**Input data:**
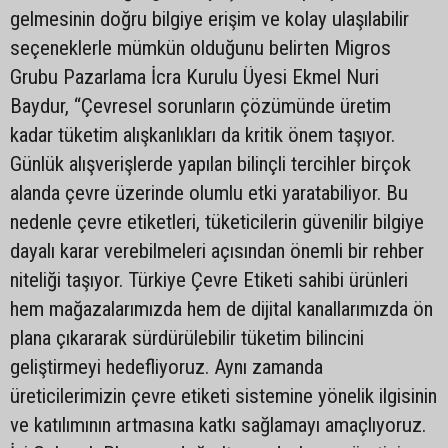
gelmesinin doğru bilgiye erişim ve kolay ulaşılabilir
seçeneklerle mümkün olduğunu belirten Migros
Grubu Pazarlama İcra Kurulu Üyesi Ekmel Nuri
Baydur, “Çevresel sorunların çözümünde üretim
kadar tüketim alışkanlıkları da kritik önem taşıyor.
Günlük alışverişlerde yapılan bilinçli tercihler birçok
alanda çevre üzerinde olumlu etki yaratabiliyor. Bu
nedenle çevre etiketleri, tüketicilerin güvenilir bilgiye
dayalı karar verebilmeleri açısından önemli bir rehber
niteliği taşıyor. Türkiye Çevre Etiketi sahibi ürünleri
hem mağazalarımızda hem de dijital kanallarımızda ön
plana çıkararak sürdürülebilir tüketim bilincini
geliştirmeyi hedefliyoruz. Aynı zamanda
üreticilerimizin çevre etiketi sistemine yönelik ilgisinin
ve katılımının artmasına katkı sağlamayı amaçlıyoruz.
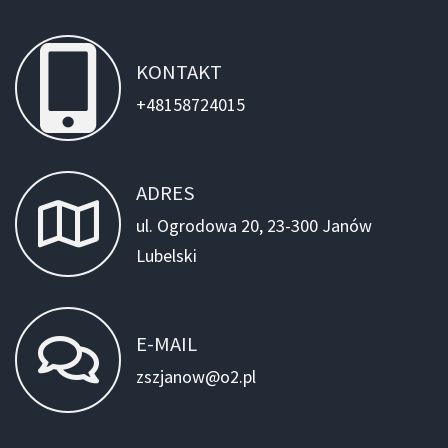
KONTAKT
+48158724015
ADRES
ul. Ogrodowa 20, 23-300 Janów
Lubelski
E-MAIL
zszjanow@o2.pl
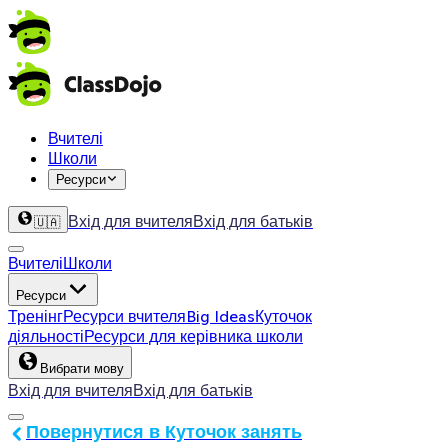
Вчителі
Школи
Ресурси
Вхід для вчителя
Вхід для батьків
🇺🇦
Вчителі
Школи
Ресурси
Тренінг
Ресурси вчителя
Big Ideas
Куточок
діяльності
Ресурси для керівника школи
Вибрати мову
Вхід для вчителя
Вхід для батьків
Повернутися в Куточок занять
* * *
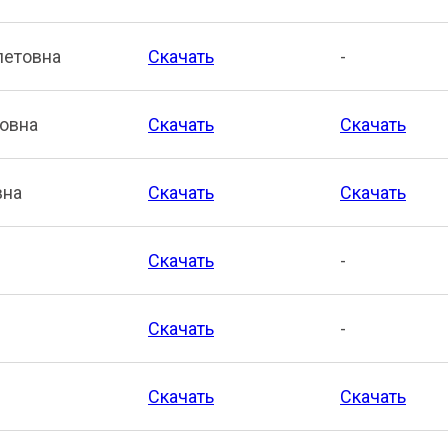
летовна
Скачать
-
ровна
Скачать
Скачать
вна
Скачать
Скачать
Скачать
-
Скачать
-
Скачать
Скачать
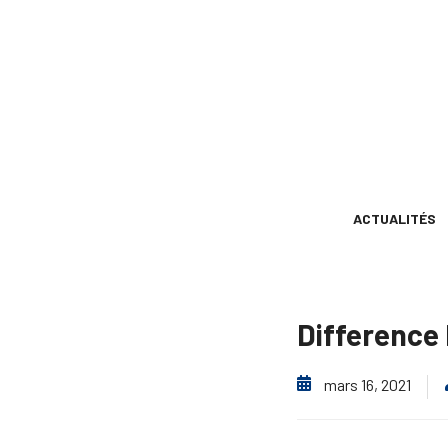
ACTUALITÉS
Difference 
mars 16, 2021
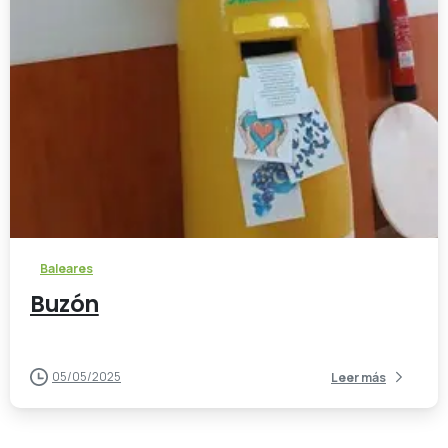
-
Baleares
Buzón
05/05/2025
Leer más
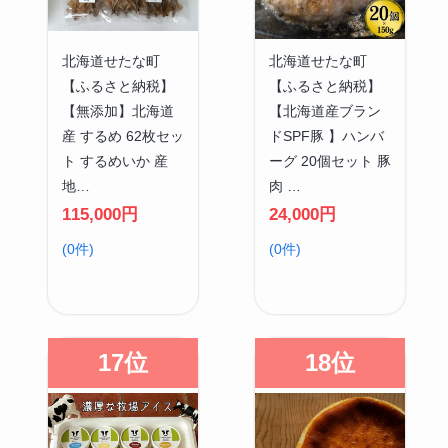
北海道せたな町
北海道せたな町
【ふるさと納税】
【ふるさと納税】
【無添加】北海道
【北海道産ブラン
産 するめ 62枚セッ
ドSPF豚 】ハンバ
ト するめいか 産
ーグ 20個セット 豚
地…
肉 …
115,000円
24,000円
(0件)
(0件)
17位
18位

**The problem:**
Copy every line of the listing that includes the string "bilgiye".

**Exercise answer:**
gelmesinin doğru bilgiye erişim ve kolay ulaşılabilir
nedenle çevre etiketleri, tüketicilerin güvenilir bilgiye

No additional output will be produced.